You reach for a list because a list is the first collection you learned. It holds things in order, you can append to it, you can loop over it — done. The trouble starts the moment you ask the list a question it's slow at: "Is this id already in here?" A list answers that by walking every element until it finds a match or runs out. Do that once, fine. Do it inside a loop over another collection, and you've quietly built an O(n·m) machine where an O(n) one would do.
That is the Wrong Data Structure anti-pattern: picking a collection whose operations don't match how you actually use it. The code is correct — it returns the right answer — so it passes review and tests. Then the input grows from 100 items to 100,000 and a request that took 2 ms takes 8 seconds, and nobody changed a line.
This is not about implementing data structures (the DSA roadmap does that). It's about choosing the right one in ordinary, everyday code — the if x in things you write without thinking. At the junior level your goal is to recognize the shape on sight and know the one-line fix: when you're checking membership, use a set; when you're looking things up by key, use a map.
The mindset shift: a data structure is a deal. You trade something to make one operation cheap. A list makes ordered iteration and append cheap; it makes "find by value" expensive. Know what each structure is fast and slow at, and the right pick becomes obvious.
Prerequisites¶
- Required: You can write loops, lists/arrays, and functions in at least one language (examples here use Go, Java, and Python).
- Required: You've seen the words list/array, set, and map/dictionary and used at least one of each.
- Helpful: A rough sense of big-O — "O(n) means the work grows with the size of the input." The
big-o-analysisskill covers it; you don't need more than the intuition here. - Helpful: You've once watched a program get slow as its input grew. That slowdown is what this anti-pattern explains.
Glossary¶
| Term | Definition |
|---|---|
| Access pattern | How your code uses a collection: do you mostly append? look up by key? check membership? sort? The pattern should drive the choice of structure. |
| Cost model | The big-O cost of each operation on a structure — what's cheap, what's expensive. |
| Membership test | Asking "does this collection contain x?" Written x in list (Python), list.contains(x) (Java), or a loop (Go). |
| List / array / slice | An ordered, index-able sequence.

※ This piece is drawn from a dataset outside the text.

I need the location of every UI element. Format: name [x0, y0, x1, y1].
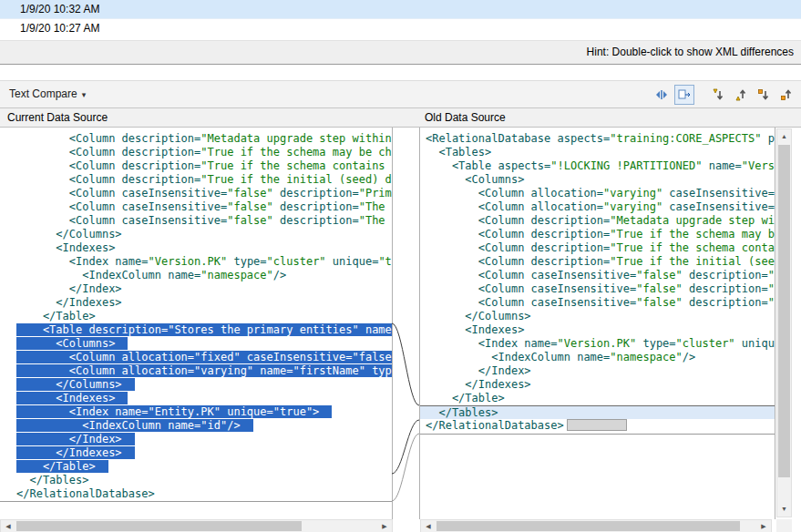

Cheap append and iteration; O(n) to find a value or check membership. |
| Set | An unordered collection of unique values with O(1) average membership test. The right tool for "have I seen this?" |
| Map / dictionary / hash | Key → value lookup in O(1) average. The right tool for "find the record with this id." |
| O(1) / O(n) / O(n²) | Constant / linear / quadratic cost. O(1) doesn't grow with input; O(n²) blows up fast. |
The Idea: Every Structure Is Fast at Some Things, Slow at Others¶
There is no "best" collection — only the best one for what you're doing. Here's the short version of the cost table you'll spend the rest of this topic internalizing:
| Structure | Append / add | Find by value (membership) | Look up by key | Keeps order? |
|---|---|---|---|---|
| List / array | O(1)* | O(n) | n/a | yes (insertion) |
| Set | O(1) avg | O(1) avg | n/a | no |
| Map / dict | O(1) avg | O(n) over values | O(1) avg by key | no (usually) |
*Amortized — see professional.md for why "amortized" matters.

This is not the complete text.